Inherit the Wingnuts, Part II
April 25, 2008 01:22 PM
Earlier this year, when Education Secretary Margaret Spellings was in Florida, she kowtowed to the knuckle-draggers in her party's base, refusing to say that evolution should be part of the state's science standards.
With a green light from the Bush administration, this week's news should come as no surprise: the state senate has passed a bill that will bring pseudoscience to the classroom. The Orlando Sentinel reports that the bill's sponsor, Ronda Storms,
"refused to answer 'yes' or 'no' to senators who asked her whether her bill would specifically allow religion-based teachings, including creationism and intelligent design, in public-school classrooms."
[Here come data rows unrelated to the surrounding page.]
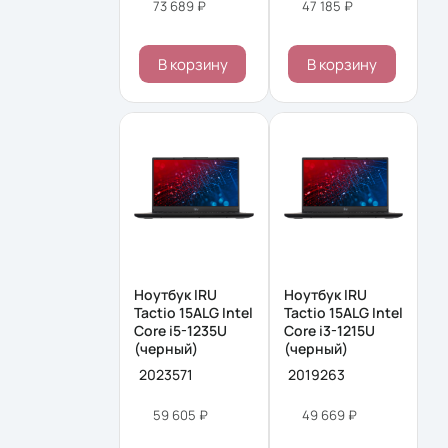
73 689 ₽
47 185 ₽
В корзину
В корзину
Ноутбук IRU
Ноутбук IRU
Tactio 15ALG Intel
Tactio 15ALG Intel
Core i5-1235U
Core i3-1215U
(черный)
(черный)
2023571
2019263
59 605 ₽
49 669 ₽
Madam Secretary, teaching creation science, even if it's taught alongside evolution, is ludicrous. We might as well teach 2 + 2 = 5 alongside 2 + 2 = 4.
UPDATE: The news is not all bad in the category of Preserving the Teaching of Real Science in States Formally Governed by Someone Named Bush. The Texas higher ed board refused a request from the Institute for Creation Science to "to offer an online master’s degree in science education." The Texas higher ed commissioner cited language in the institute’s materials stating "all theories of origin and development that involve evolution in any form are false.
Both articles, by the way, come via ECS's daily clips, a useful, free service.